What advice would you give others following your path?

Think about the process and find small goals within a big one.  This will help to break things down into manageable distances and then the goal seems more achievable.  I have also found it super motivating to take up a challenge like Ultraman for a cause. It gives me a reason to get out and train 4-7hrs every day.


Beyond the competition, you’re doing this for charity. Can you tell us more about where the funds you raise will go to and why this cause is important to you?

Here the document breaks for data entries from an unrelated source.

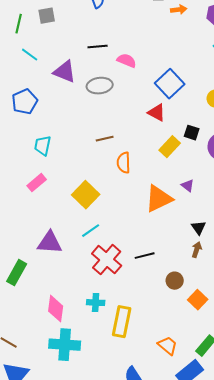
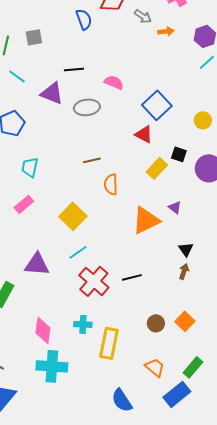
black line: (98, 47) -> (74, 69), moved
brown circle: (175, 281) -> (156, 323), moved

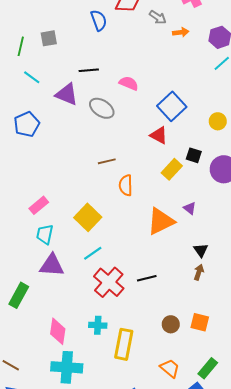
gray ellipse: (87, 107) -> (102, 108), turned 40
cyan trapezoid: (30, 167) -> (45, 234), moved
orange square: (185, 321) -> (200, 322), turned -30

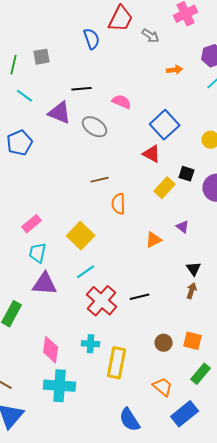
orange arrow: (181, 32) -> (175, 70), moved
orange triangle: (161, 221) -> (154, 240), size x0.6
green rectangle: (208, 368) -> (201, 374), moved

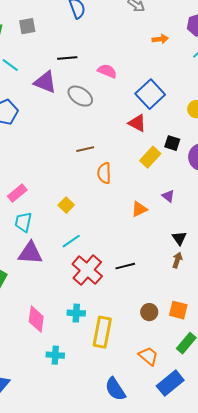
yellow square: (81, 236) -> (66, 205), size x0.6
cyan cross: (60, 386) -> (55, 355), moved, size x0.6

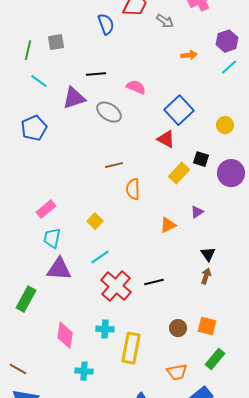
purple triangle: (45, 82) -> (74, 98), turned -40
purple triangle: (168, 196) -> (197, 212), turned 48
orange trapezoid: (148, 356) -> (177, 372), turned 130

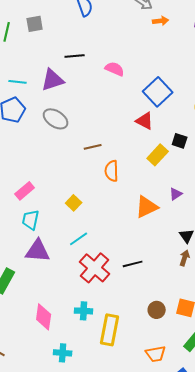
orange arrow: (189, 55) -> (161, 21), moved
cyan line: (39, 81) -> (18, 82), moved, turned -30
gray ellipse: (109, 112) -> (56, 119), moved
orange triangle: (168, 225) -> (147, 207), size x1.4

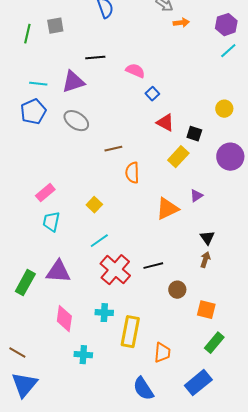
blue square: (158, 92) -> (152, 94), moved, size x0.5
black square: (180, 141) -> (194, 134), moved
purple triangle: (38, 251) -> (58, 272), moved
brown circle: (157, 310) -> (177, 290), moved
orange trapezoid: (156, 354) -> (162, 353), moved, turned -75

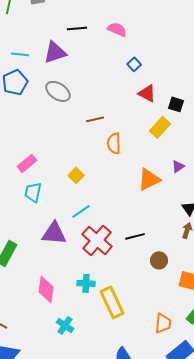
pink semicircle: (135, 71) -> (117, 29), moved
purple triangle: (58, 272) -> (54, 233), moved
yellow rectangle: (130, 332) -> (112, 302), turned -36
orange trapezoid: (162, 353) -> (163, 323), moved
cyan cross: (83, 355) -> (65, 325), turned 30

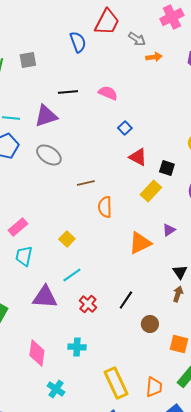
black line: (135, 236) -> (126, 300), turned -42
red cross: (97, 240) -> (88, 304), size x0.6
yellow rectangle: (112, 302) -> (116, 383), moved

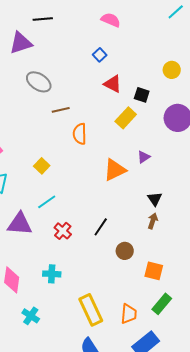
pink semicircle: (108, 93) -> (111, 20), moved
gray ellipse: (49, 155) -> (39, 82), moved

Cancer affects so many people and their loved ones, including my own.  I've seen how quickly cancer can spread in the body and how important early detection is to help treat cancer.  But a cure is what we need. I started training Dr. Stephen Nimar, who works for the Sylvester Comprehensive Cancer Center here in Miami, for cycling some years ago and he has helped me understand why finding a cure for cancer is so difficult and labor-intensive. Dr. Nimar has dedicated his life to cancer research and has made many breakthroughs.  But raising money to fund his research is as equally tough as finding a cure.  This is why I wanted to do this challenge - for cancer research at Sylvester.  I want to inspire people to do the same - get out and do something for a cause.  The Dolphin Challenge Cancer is a charity ride where people can do exactly what I'm doing and find a distance to train for that is achievable for them.